|Title||An examination of sex differences in relation to the eating habits and nutrient intakes of university students.|
|Publication Type||Journal Article|
|Year of Publication||2012|
|Authors||Li, K-K, Concepcion, RY, Lee, H, Cardinal, BJ, Ebbeck, V, Woekel, E, R Readdy, T|
|Journal||Journal of nutrition education and behavior|
|Date Published||2012 May|
OBJECTIVES: To examine sex differences in eating habits and nutrient intakes and explore whether eating habits mediate the effects of sex on nutrient intakes and whether sex moderates the effects of eating habits on nutrient intakes. METHODS: Cross-sectional survey of eating habits and food-intake frequency in a convenience sample of college students.
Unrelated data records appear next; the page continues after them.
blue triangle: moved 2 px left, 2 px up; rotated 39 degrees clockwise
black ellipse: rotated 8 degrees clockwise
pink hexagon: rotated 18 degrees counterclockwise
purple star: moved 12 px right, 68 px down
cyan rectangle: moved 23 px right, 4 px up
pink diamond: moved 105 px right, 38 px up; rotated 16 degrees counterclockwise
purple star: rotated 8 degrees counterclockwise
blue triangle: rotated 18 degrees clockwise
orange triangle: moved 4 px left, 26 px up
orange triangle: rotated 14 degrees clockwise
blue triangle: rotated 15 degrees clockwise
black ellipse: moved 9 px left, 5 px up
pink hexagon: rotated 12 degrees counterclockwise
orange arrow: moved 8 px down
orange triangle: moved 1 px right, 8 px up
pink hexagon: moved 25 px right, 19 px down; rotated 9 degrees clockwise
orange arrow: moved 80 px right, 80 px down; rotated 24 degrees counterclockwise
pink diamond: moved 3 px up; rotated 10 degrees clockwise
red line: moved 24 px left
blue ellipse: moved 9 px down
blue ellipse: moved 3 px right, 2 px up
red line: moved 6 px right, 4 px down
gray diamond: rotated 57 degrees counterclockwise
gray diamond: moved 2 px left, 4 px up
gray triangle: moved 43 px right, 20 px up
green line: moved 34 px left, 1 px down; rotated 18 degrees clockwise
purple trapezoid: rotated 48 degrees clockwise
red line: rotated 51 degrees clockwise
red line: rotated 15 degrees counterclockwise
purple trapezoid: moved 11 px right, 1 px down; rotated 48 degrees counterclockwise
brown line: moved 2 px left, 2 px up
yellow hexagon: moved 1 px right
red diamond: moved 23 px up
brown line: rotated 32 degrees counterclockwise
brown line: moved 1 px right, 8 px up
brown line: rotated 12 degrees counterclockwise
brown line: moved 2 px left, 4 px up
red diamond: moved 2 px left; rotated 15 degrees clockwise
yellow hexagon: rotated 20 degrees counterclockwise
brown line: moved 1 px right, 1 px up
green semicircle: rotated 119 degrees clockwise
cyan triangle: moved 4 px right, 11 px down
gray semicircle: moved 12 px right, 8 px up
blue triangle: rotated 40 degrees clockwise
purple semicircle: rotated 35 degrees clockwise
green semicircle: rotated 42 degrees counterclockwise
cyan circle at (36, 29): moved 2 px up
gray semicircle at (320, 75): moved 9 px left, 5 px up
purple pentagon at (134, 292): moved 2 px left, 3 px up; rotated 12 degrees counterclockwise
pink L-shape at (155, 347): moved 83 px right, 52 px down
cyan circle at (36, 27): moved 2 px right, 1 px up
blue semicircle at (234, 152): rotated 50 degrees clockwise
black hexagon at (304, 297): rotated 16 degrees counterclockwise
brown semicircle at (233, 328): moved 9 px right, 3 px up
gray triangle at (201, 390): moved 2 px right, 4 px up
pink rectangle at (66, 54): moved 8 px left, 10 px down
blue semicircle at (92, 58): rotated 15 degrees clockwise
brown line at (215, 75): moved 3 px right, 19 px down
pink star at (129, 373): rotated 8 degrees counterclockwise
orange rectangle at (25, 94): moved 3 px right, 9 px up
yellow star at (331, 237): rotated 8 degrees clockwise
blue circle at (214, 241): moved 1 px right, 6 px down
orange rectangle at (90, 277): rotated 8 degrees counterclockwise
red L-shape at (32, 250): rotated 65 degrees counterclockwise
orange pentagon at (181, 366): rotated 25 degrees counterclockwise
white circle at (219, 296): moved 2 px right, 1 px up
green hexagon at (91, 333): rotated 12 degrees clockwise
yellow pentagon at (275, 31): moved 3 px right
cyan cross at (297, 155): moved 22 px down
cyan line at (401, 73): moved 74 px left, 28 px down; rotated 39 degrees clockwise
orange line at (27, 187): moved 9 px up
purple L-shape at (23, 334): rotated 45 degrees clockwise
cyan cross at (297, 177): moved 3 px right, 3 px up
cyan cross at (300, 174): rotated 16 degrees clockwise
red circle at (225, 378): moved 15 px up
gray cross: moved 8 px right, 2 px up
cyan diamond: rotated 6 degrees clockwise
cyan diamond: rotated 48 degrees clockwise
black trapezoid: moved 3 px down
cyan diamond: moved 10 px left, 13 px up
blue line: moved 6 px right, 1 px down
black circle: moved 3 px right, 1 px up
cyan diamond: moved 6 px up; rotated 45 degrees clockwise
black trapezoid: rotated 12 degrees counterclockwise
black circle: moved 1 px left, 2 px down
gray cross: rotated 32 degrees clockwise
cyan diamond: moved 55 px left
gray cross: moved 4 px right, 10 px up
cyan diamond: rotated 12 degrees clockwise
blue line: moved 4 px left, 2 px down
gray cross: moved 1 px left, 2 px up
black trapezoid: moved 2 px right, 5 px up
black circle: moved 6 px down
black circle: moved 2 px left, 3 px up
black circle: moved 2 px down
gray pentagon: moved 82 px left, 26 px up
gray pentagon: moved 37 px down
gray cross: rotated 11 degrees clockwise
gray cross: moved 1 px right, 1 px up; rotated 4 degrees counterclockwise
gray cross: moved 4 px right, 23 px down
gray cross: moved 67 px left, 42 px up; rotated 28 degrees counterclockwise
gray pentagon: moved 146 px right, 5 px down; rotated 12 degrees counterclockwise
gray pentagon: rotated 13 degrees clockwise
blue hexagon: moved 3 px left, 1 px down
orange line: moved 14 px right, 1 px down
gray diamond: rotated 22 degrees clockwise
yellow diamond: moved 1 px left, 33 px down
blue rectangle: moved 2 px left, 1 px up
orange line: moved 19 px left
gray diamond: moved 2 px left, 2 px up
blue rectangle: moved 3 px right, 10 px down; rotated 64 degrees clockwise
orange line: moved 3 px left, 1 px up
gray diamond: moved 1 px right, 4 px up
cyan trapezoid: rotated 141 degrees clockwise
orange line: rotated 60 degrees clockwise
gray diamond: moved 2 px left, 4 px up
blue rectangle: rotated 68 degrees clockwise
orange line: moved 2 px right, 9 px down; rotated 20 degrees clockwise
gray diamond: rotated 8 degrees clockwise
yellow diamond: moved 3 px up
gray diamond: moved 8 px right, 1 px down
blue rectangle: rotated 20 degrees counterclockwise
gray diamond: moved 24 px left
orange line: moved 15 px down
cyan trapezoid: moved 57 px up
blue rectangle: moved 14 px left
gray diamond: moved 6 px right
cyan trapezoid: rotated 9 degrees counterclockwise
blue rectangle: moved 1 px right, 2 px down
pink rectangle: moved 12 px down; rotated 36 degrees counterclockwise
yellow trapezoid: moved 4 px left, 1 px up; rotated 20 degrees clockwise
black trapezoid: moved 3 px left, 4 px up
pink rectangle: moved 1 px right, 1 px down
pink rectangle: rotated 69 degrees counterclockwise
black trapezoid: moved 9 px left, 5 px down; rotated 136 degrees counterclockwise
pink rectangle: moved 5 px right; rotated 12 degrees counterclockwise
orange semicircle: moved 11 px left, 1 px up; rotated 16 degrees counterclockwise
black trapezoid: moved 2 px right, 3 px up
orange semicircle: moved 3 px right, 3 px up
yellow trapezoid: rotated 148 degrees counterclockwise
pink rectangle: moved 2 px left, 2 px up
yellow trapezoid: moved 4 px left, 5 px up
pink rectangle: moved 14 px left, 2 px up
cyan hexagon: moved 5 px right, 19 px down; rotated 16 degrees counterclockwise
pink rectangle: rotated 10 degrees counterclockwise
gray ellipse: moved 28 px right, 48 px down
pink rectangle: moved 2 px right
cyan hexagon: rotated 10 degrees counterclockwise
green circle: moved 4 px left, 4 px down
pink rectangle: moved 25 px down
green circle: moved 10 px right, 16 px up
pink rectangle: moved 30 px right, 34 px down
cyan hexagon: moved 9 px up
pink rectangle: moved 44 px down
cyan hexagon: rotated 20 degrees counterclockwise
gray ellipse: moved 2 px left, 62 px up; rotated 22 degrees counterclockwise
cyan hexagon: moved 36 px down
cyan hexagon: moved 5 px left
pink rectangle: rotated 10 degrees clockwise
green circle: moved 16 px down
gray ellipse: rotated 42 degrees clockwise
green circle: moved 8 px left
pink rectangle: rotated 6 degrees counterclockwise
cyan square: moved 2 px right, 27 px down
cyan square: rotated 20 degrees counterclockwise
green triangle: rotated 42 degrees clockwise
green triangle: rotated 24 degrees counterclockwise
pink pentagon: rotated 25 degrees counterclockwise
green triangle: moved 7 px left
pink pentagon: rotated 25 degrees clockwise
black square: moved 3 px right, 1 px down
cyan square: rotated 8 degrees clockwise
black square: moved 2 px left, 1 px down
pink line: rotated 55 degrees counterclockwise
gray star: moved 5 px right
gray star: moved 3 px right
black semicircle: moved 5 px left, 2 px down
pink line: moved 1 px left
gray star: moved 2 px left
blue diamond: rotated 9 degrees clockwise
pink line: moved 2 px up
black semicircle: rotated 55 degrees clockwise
RESULTS: Male students (n = 172) consumed a higher energy content from fat, a larger amount of fiber, and more fruits and vegetables, and engaged less often in various healthful eating habits (eg, reading food labels, having breakfast) than female students (n = 316). Sex predicted the 3 dietary nutrient intakes partially through eating habits. Interactions between sex and eating habits were nonsignificant. CONCLUSIONS AND IMPLICATIONS: Results reinforce that university students' nutrient intakes are less than ideal. Women and men may have different needs for nutritional improvement. However, the effects of health promotion concerning eating habits may be similarly effective between the sexes.